With a new client for a book, there’s always a bit of preliminary skirmishing before we get to the interesting question of “how much?”
And, unfortunately, there’s no easy answer to this very relevant matter.
Any artistic endeavour is pretty hard to boil down into hard numbers. Take Leonardo da Vinci, for instance.
“Hi Leo, what’s up? Oh, designing a flying machine? Boy, you really crack us up with your nutty ideas. But listen, we’re doing refurb job on the Sistine Chapel and Popy felt that the ceiling could do with a bit of a paint job, you know, a few cherubims and seraphims like. How’re you fixed?
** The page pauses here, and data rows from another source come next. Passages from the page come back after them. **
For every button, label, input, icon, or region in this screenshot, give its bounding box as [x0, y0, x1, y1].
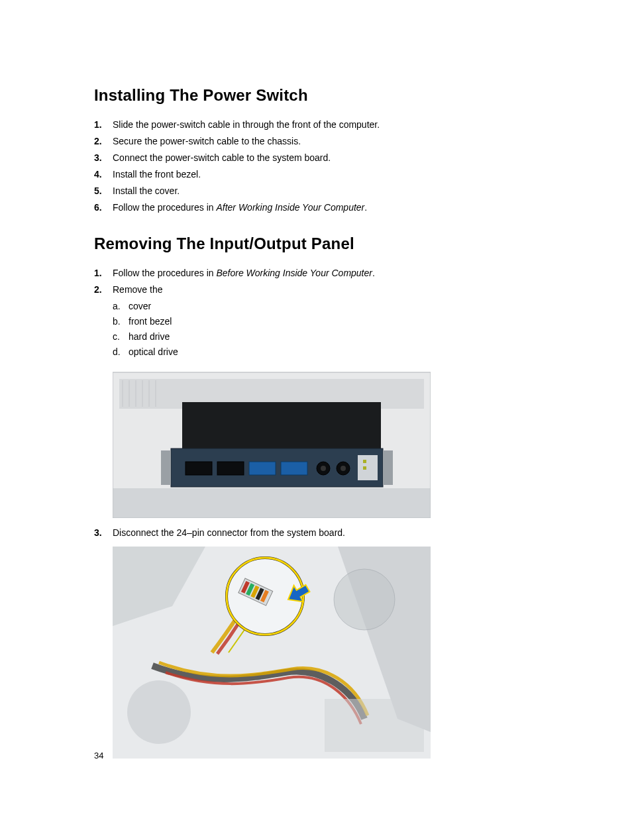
step-text: Secure the power-switch cable to the cha…	[113, 134, 579, 148]
sublist-item: c. hard drive	[113, 330, 579, 344]
list-item: 4. Install the front bezel.	[94, 168, 579, 182]
svg-rect-9	[182, 402, 381, 448]
sublist-item: d. optical drive	[113, 345, 579, 359]
svg-rect-25	[113, 488, 431, 518]
svg-rect-22	[358, 455, 378, 480]
connector-figure	[113, 547, 431, 759]
list-item: 3. Connect the power-switch cable to the…	[94, 151, 579, 165]
list-item: 2. Secure the power-switch cable to the …	[94, 134, 579, 148]
sub-letter: d.	[113, 345, 129, 359]
list-item: 2. Remove the	[94, 283, 579, 297]
list-item: 5. Install the cover.	[94, 184, 579, 198]
sub-letter: a.	[113, 299, 129, 313]
svg-rect-24	[363, 466, 366, 470]
step-number: 1.	[94, 118, 113, 132]
svg-rect-17	[281, 462, 307, 475]
sub-letter: c.	[113, 330, 129, 344]
sub-text: cover	[129, 299, 151, 313]
step-text: Follow the procedures in After Working I…	[113, 201, 579, 215]
step-number: 3.	[94, 151, 113, 165]
sub-text: optical drive	[129, 345, 178, 359]
list-item: 1. Slide the power-switch cable in throu…	[94, 118, 579, 132]
svg-rect-16	[249, 462, 276, 475]
svg-rect-13	[383, 450, 393, 485]
svg-point-31	[127, 680, 191, 744]
step-text: Slide the power-switch cable in through …	[113, 118, 579, 132]
sublist-item: b. front bezel	[113, 315, 579, 329]
step-number: 2.	[94, 134, 113, 148]
list-item: 1. Follow the procedures in Before Worki…	[94, 266, 579, 280]
sub-text: hard drive	[129, 330, 170, 344]
list-item: 3. Disconnect the 24–pin connector from …	[94, 526, 579, 540]
svg-rect-12	[161, 450, 171, 485]
step-number: 3.	[94, 526, 113, 540]
sub-text: front bezel	[129, 315, 172, 329]
step-text: Follow the procedures in Before Working …	[113, 266, 579, 280]
svg-point-19	[321, 466, 326, 471]
step-number: 5.	[94, 184, 113, 198]
svg-rect-23	[363, 460, 366, 463]
step-text: Install the cover.	[113, 184, 579, 198]
step-text: Disconnect the 24–pin connector from the…	[113, 526, 579, 540]
section-heading-2: Removing The Input/Output Panel	[94, 235, 579, 253]
sublist-item: a. cover	[113, 299, 579, 313]
list-item: 6. Follow the procedures in After Workin…	[94, 201, 579, 215]
svg-rect-15	[217, 462, 244, 475]
step-text: Connect the power-switch cable to the sy…	[113, 151, 579, 165]
svg-point-21	[341, 466, 346, 471]
step-number: 4.	[94, 168, 113, 182]
install-steps-list: 1. Slide the power-switch cable in throu…	[94, 118, 579, 215]
remove-steps-list: 1. Follow the procedures in Before Worki…	[94, 266, 579, 759]
sub-letter: b.	[113, 315, 129, 329]
svg-rect-41	[325, 699, 424, 752]
step-text: Install the front bezel.	[113, 168, 579, 182]
sublist: a. cover b. front bezel c. hard drive d.…	[113, 299, 579, 359]
step-number: 2.	[94, 283, 113, 297]
section-heading-1: Installing The Power Switch	[94, 86, 579, 105]
step-text: Remove the	[113, 283, 579, 297]
svg-rect-14	[185, 462, 212, 475]
io-panel-figure	[113, 366, 431, 518]
step-number: 1.	[94, 266, 113, 280]
step-number: 6.	[94, 201, 113, 215]
page-number: 34	[94, 751, 103, 761]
Yeah, yeah, we’ll lay on the scaffolding – and the backache pills, ha, ha. No, that was a joke, I thought you had a sense of humour after that flying machine gag. Too tough to estimate? OK, I’ll give Mike a call and see if he can come up with a number.”
And, as they say, the rest is history and Michelangelo got the job. Leonardo’s problem, apart from not liking to work flat on his back, was that he had no idea how long the job would take.
It’s the same problem a ghost writer has. The writing part is easy – it’s the thinking that takes the time.
There’s no set formula and the best I can come up with is to place an approximate figure as a “not to exceed” price and hope for the best. Looking at the websites of some of my competitors, I think many have an inflated sense of their own abilities judging by the prices they quote.
Much depends upon the amount of research that may be required. The more the subject can input into the project, the lower the price. Writing the life story of a celebrity is one thing, they are probably incoherent and unable or unwilling to contribute very much, and there will probably be ample cash to compensate. But most of those who require professional writing assistance will be on a much more slender budget.
So until there is a Royal Society for the Prevention of Cruelty to Ghost Writers, I’ll just have to muddle along.
I wonder how much Michelangelo got for doing that ceiling? It took him four years!